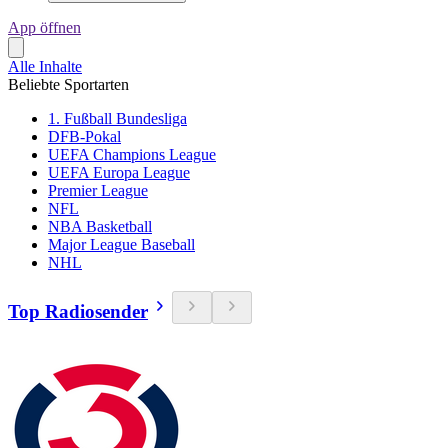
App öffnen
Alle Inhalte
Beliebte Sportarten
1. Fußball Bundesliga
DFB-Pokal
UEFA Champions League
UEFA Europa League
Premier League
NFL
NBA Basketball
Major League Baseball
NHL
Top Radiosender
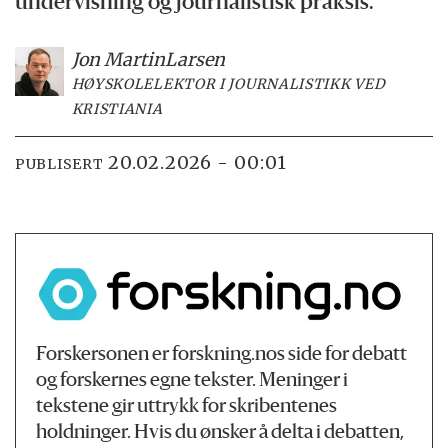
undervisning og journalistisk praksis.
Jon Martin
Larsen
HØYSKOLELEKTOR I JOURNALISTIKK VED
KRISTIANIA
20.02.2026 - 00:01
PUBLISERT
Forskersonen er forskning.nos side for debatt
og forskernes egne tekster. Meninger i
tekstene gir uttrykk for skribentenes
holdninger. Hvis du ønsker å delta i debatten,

§ **Problem description**:
Your answer should be the lines above that contain the word "League", copied out.

§ **Worked solution**:
UEFA Champions League
UEFA Europa League
Premier League
Major League Baseball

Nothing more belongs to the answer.